Не без труда преодолевая соблазн, все же удержусь от пересказа замечательных ширвиндтовских баек. Расскажу про собственные ощущения от книги. Они – печальны.
Ширвиндту 85 лет. Читая его остроумнейшие зарисовки, нам некуда уйти от отчетливого понимания: перед нами веселое и отчасти торжественное прощание со сценой, талантливыми коллегами и собутыльниками, с прекрасной и достойно прожитой жизнью. Да, автор наделен такой мощной витальной энергией, что кажется, смерть и Ширвиндт – это о разном. Однако опыт и мудрость часто приводят к смирению. «Современность раздражает так давно, что растягивает эмоцию: раздражает, раздражает, раздражает – и привыкаешь, – пишет Ширвиндт. – Накопление раздражения не трансформируется в катарсис. А накопление слабостей усиливает тревожную умиротворенность. Но у меня никакой хандры и меланхолии нет. Только бодрая депрессия».

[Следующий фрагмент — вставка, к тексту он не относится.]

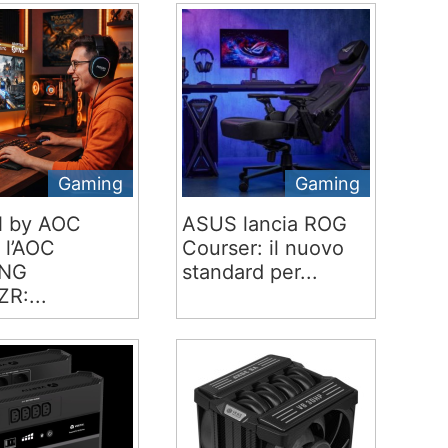
Gaming
Gaming
 by AOC
ASUS lancia ROG
 l’AOC
Courser: il nuovo
NG
standard per...
R:...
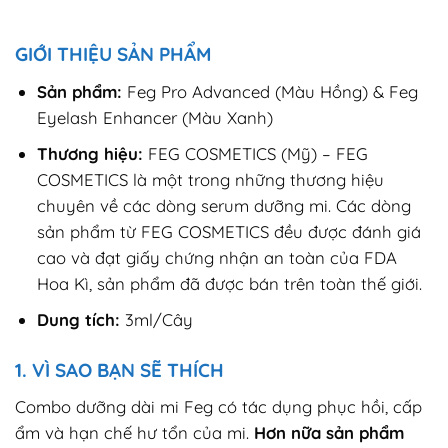
GIỚI THIỆU SẢN PHẨM
Sản phẩm:
Feg Pro Advanced (Màu Hồng) & Feg
Eyelash Enhancer (Màu Xanh)
Thương hiệu:
FEG COSMETICS (Mỹ) – FEG
COSMETICS là một trong những thương hiệu
chuyên về các dòng serum dưỡng mi. Các dòng
sản phẩm từ FEG COSMETICS đều được đánh giá
cao và đạt giấy chứng nhận an toàn của FDA
Hoa Kì, sản phẩm đã được bán trên toàn thế giới.
Dung tích:
3ml/Cây
1. VÌ SAO BẠN SẼ THÍCH
Combo dưỡng dài mi Feg có tác dụng phục hồi, cấp
ẩm và hạn chế hư tổn của mi.
Hơn nữa sản phẩm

Спасительная ирония не дает автору впасть ни в величественный пафос, ни даже в неизбежную, казалось бы, горечь. Его уход с поста художественного руководителя Театра Сатиры говорит о том, что он прекрасно понимает разницу между свадебным генералом и достойно ушедшим главой. Как говорит про себя сам Ширвиндт, я «становлюсь единственным случайно дожившим и превращаюсь в атрибут ритуальных услуг». Этот умный и грустный приговор не отменяет улыбки. Ведь, в конце концов, «артисты только на 95% состоят из эмоций, остальное – мозги и знания».
Так или иначе Ширвиндт принадлежит к числу тех счастливчиков, чье присутствие в нашей жизни хочется длить до бесконечности. Он и сам это понимает: «Сохраняйте нас – нас осталось немного, берегите меня – меня осталось мало».
Кадр из фильма «Магия зверя»
Большинство героев франко-германского фильма «Магия зверя» (реж. Доминик Молль) к таковым не относятся. Напротив, хочется, чтобы они поскорее скрылись за дверью, не успев наделать глупостей, которые повлекут за собой необратимые трагедии. В самом деле, поглядев на ужасы, которые могут случиться во французской глубинке, русские закулисные драмы кажутся верхом дружелюбия и человеческого милосердия.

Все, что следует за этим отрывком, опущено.